Out loud, I was like, “You? You are right?”
Which was an answer that Assunta found unsatisfying — and later, I would learn it’s because she does not like yes-people. Her confidence is rarely shaken, and she never needs external validation. She needs for her people to be truthful and to fight for their point of view.
In the interview, I am pretty sure what turned the tide for me — with her — is that she asked this really inflammatory question about where my loyalties would lie, when it comes to displaying the Vietnamese Communist flag.
I am Vietnamese.
This is a big deal in our community.
I told her it depended on the context. There are some instances where the official flag (the communist one) is the one that should be displayed.
She asked me if I would declare this publicly, in front of my mother and father and God.
I bombastically was like, “Yes. I would. I would shove it in my parents’ faces, if it was the right thing to do.”
And she seemed like, super happy with that answer — like, incredibly happy with that answer. Because she is scary, nuts, and unintentionally hilarious sometimes.
After the job interview was over, I baldly asked her what my chances were, of getting the job. I broke all the rules about being stone-faced in job interviews, and I told her I wanted the job so badly, and I was positive I would do a good job, despite not having a cool resume to back up that statement. She frankly told me that I was gonna be the risky candidate for her. She proceeded to tell me how there were two other candidates who were wildly more qualified than I was (shoutout to Jason Cruz!). She told me I had no editing experience whatsoever.
I mean, I knew that. But hearing her say that felt dark and sad. I really, really wanted the job and to be a part of the newspaper.
This story has a happy ending. Within a day, Assunta called me when I was at home and she told me she was hiring me. I was like, “Oh my God, are you messing me with?” She said she was not. She said there would be a three-month trial period. She also said that she was taking a real risk with me, a recent college grad who has not really demonstrated an ability to write or edit or manage anything ever(!). She said she was doing it because she had a gut feeling — and that there was something in my impassioned, desperate pleas and declarations that moved her.
I told the story of the beginning of my time with the newspaper, even though the decade that followed was also really eventful and grueling and meaningful.
The beginning is important because it makes me remember all the things I didn’t yet know about the newspaper and about Assunta — and yet, you can see all of these markers that predicted how the next 10 years of my life with the newspaper unfolded. I would be her editor for about four years. (She always rounds down and says three years and nine months or “almost four years.” And I always round up because, oh my God, it’s basically four years.) I would cry when I told her I was leaving to go and do new, challenging things. I would cry to her again after that, when I went through the end of a relationship. I would cry to her (again) when I lost my job. She would give me money (again and again) to do newspaper work. I spent 10 years getting pretty good at reading her mind, at reading her ridiculously cryptic emails, and at having arguments with her on what stuff people actually like to put their eyeballs on.

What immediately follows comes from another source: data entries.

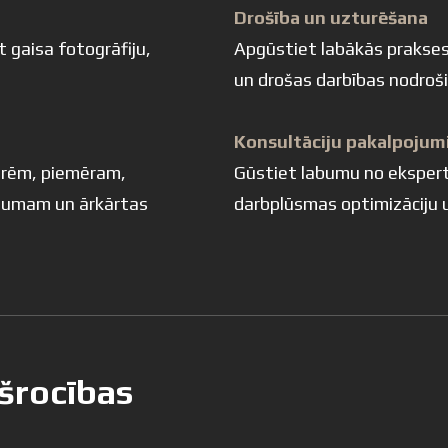
Drošība un uzturēšana
 gaisa fotogrāfiju,
Apgūstiet labākās prakses
un drošas darbības nodroš
Konsultāciju pakalpojum
arēm, piemēram,
Gūstiet labumu no ekspert
ašumam un ārkārtas
darbplūsmas optimizāciju 
šrocības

Assunta is the greatest mentor I’ve ever had. And that’s an important statement I’m making because I’ve actually had like, a billion amazing mentors. I like ranking people — so it means something when I say, she is the most impactful. She is so very human and full of unwavering conviction. I talk to people the way I do because of her. I write emails the way I do (cryptically) because of her. I force myself to go to bed early sometimes, because she is always getting on my ass about that. I don’t write very often these days, and I don’t report often — but when I do, it’s only for her paper.